The agricultural industry has often evaded pollution reporting requirements because of the outdated perception that agriculture is the domain of small family farmers, and not an industry dominated by giants. But an industrial livestock operation is more factory than farm; it’s nothing like the place I and so many of my colleagues run. Indeed, a recent report by the Inspector General of the Small Business Administration just reported that the big integrated poultry producers so tightly control those running supposedly independent chicken raising operations that they cannot be viewed as separate.

These enormous industrial scale operations can confine thousands of cattle, tens of thousands of swine, or even as many as 3 million chickens in a single facility. These are not family farms that can safely and sustainably use the manure as fertilizer. They can produce more waste than an average city. And unlike city sewage that is treated carefully in wastewater plants, this manure is often just stored in huge open pits and then sprayed onto fields.

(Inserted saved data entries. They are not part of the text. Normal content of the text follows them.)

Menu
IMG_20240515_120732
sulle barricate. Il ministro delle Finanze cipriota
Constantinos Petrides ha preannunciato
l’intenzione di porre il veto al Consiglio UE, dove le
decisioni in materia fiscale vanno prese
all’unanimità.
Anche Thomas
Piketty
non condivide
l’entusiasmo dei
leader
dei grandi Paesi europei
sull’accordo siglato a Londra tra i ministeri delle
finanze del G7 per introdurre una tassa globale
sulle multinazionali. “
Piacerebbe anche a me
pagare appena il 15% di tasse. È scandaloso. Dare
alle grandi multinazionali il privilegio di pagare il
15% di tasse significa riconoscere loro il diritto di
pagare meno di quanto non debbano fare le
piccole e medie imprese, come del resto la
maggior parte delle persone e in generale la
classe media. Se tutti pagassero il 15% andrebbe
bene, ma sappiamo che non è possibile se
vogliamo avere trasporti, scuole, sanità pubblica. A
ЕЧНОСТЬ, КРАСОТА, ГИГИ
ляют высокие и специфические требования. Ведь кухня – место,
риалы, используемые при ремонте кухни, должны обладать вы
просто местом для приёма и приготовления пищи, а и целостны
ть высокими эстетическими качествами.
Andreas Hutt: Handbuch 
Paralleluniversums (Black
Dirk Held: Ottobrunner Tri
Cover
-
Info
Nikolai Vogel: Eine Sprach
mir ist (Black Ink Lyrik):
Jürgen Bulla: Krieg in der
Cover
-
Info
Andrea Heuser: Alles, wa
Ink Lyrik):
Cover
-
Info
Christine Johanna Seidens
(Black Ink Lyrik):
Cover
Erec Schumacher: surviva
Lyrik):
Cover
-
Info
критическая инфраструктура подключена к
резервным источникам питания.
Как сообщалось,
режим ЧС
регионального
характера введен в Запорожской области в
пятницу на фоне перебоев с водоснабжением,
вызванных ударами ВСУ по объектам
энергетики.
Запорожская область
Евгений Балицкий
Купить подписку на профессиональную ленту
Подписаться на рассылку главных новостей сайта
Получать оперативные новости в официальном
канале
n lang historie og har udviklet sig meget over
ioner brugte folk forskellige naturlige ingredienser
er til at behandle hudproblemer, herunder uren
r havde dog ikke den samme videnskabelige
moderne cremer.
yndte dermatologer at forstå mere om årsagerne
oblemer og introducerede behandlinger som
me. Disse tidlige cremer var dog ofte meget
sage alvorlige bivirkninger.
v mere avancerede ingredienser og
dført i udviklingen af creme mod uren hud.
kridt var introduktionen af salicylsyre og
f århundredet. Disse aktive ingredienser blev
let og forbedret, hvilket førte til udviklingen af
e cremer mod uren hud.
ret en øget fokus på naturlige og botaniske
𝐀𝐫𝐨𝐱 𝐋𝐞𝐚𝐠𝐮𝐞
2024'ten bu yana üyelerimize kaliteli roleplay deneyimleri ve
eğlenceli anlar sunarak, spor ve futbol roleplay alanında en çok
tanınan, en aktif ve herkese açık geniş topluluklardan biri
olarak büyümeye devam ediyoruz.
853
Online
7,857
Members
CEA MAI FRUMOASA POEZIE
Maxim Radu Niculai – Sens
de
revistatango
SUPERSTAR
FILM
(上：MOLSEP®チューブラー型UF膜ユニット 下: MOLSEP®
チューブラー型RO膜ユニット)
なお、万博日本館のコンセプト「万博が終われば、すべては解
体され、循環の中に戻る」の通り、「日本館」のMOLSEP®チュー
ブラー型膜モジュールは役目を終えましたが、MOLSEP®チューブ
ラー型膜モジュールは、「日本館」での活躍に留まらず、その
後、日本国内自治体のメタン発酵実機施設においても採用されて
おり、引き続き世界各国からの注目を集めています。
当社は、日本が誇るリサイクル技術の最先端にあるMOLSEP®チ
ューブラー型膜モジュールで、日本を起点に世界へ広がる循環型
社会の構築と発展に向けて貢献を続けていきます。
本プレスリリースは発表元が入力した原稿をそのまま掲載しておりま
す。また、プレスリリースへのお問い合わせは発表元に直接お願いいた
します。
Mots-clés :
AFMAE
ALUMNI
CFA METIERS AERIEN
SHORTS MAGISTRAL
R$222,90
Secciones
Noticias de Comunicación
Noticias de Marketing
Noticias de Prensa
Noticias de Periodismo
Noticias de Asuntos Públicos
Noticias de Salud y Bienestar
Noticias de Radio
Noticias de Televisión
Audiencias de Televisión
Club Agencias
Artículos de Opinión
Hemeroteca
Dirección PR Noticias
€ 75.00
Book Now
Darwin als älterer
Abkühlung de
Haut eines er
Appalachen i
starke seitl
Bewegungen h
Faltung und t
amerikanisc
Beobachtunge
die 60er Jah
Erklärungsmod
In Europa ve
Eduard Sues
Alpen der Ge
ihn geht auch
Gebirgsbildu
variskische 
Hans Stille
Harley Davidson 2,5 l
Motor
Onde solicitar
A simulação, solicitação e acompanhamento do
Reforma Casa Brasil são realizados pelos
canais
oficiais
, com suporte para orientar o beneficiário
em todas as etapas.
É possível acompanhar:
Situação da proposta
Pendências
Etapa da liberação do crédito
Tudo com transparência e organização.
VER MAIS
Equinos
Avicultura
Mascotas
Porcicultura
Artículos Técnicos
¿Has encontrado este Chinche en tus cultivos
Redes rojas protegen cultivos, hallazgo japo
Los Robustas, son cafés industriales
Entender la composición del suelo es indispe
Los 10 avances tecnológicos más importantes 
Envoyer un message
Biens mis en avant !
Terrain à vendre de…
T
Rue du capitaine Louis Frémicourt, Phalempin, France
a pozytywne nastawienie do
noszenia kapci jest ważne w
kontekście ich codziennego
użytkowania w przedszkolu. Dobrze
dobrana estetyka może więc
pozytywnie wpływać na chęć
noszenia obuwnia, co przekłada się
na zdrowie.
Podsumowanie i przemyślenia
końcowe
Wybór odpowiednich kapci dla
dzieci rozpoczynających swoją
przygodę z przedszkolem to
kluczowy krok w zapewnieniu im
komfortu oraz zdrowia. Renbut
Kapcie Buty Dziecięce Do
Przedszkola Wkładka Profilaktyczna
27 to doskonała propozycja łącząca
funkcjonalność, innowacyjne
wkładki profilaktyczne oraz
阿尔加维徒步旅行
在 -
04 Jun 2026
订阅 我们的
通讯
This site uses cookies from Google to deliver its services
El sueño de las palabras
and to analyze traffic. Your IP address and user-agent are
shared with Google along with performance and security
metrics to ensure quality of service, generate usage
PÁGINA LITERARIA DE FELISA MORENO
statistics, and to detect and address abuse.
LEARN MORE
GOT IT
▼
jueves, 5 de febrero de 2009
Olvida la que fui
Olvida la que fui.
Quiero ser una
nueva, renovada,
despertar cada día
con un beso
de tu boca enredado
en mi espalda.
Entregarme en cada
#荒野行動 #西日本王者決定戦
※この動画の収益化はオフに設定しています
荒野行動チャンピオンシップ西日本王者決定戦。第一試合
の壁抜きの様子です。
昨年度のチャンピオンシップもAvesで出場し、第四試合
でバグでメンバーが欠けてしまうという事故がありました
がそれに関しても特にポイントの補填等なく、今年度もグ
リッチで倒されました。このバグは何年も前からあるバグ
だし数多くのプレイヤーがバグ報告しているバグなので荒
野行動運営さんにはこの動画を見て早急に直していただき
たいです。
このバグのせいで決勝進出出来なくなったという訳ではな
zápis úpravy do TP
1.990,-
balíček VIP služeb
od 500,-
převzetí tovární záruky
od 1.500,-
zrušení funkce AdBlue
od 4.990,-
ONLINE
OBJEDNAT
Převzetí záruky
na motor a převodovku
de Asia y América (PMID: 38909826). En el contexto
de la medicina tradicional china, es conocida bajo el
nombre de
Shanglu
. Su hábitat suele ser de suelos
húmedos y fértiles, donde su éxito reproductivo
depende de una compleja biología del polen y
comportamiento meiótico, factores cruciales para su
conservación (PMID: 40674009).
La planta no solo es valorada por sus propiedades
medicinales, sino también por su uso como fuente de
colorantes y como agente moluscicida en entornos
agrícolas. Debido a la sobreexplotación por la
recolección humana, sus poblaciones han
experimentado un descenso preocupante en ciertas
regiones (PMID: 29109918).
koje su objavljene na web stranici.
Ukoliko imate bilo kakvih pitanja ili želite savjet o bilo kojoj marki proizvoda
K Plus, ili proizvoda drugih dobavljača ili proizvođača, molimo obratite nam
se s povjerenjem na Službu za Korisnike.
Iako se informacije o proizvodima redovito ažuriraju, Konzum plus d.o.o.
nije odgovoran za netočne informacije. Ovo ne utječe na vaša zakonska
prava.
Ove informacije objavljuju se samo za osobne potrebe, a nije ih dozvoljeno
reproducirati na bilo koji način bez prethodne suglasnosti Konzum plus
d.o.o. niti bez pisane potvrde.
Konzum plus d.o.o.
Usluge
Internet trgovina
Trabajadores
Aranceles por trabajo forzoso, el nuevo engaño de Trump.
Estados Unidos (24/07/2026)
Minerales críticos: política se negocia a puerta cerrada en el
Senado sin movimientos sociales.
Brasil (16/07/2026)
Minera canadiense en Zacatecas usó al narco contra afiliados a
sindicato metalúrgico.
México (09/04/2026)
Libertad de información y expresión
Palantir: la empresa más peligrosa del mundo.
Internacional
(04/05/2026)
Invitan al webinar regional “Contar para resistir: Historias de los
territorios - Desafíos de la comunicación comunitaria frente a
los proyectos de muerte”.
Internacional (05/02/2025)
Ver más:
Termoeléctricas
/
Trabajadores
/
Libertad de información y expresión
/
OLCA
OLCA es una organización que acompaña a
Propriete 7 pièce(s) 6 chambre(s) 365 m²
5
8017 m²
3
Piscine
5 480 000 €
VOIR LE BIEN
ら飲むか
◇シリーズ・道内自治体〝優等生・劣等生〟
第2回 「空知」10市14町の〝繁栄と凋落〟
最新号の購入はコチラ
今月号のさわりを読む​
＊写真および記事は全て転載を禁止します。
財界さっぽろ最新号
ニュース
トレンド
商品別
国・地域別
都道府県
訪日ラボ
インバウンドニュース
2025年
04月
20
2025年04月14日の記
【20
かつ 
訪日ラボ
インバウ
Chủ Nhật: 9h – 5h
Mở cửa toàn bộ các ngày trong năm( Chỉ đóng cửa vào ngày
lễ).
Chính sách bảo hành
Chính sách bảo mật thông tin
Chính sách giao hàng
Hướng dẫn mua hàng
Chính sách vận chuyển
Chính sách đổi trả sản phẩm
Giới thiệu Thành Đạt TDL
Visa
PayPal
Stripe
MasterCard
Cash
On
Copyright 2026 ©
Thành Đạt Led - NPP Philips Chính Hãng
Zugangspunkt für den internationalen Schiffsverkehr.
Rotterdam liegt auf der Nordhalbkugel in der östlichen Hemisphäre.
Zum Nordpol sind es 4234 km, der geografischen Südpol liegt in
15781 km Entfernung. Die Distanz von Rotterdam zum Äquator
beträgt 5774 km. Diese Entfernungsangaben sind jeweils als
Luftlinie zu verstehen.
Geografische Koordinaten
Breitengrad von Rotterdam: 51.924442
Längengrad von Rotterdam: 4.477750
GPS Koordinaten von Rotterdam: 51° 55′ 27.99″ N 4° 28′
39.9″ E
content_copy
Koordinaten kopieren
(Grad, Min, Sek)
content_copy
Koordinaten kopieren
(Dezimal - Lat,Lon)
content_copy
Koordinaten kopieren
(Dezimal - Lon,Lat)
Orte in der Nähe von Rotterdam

The manure releases ammonia and hydrogen sulfide, which irritate the eyes and lungs. Prolonged exposure to ammonia burns lung tissue, and the long-term effects of hydrogen sulfide include memory loss, poor motor function and decreased attention span. People who live near industrial hog farms complain of odors so foul they can’t go outside, often experiencing headaches, nausea and trouble breathing. On two separate occasions in 2015, father and son hog producers in the Midwest were overcome by fumes from a manure pit and died.

Fortunately, the majority of food producers are not giant, polluting operations. According to an Earthjustice analysis of USDA data, 96 percent of cattle producers and more than two-thirds of poultry and swine producers nationwide are small producers. The pattern is similar across the entire agricultural industry — small producers are in the majority, while large operations are small in number but produce most of the pollution.

If congressional leaders really want to protect rural communities and small farmers, they could exempt only small farms from EPA pollution reporting requirements. In the case of livestock, if only “medium and large” concentrated animal feeding operations, as defined by the EPA, were required to report their toxic air emissions, the vast majority of producers in every state would be relieved of reporting. At the same time, those few reports that would have to be submitted would cover the majority of emissions and give rural communities the information they need to protect themselves.

It’s high time for Congress to recognize the difference between America’s millions of small family farms and the huge, industrial facilities whose pollution is putting the health of rural communities at risk. The industrial backers of the ACRE Act are using small farmers as political cover. Congress should see through this ruse and treat the big players for what they are — industrial polluters that shouldn’t have a free pass to pollute the air we breathe, the water we drink and the land we need to support us all.

Sherri Dugger is the media and outreach director of the Indiana Farmers Union. She is the owner of the Dugger Family Farm in Morristown, Indiana.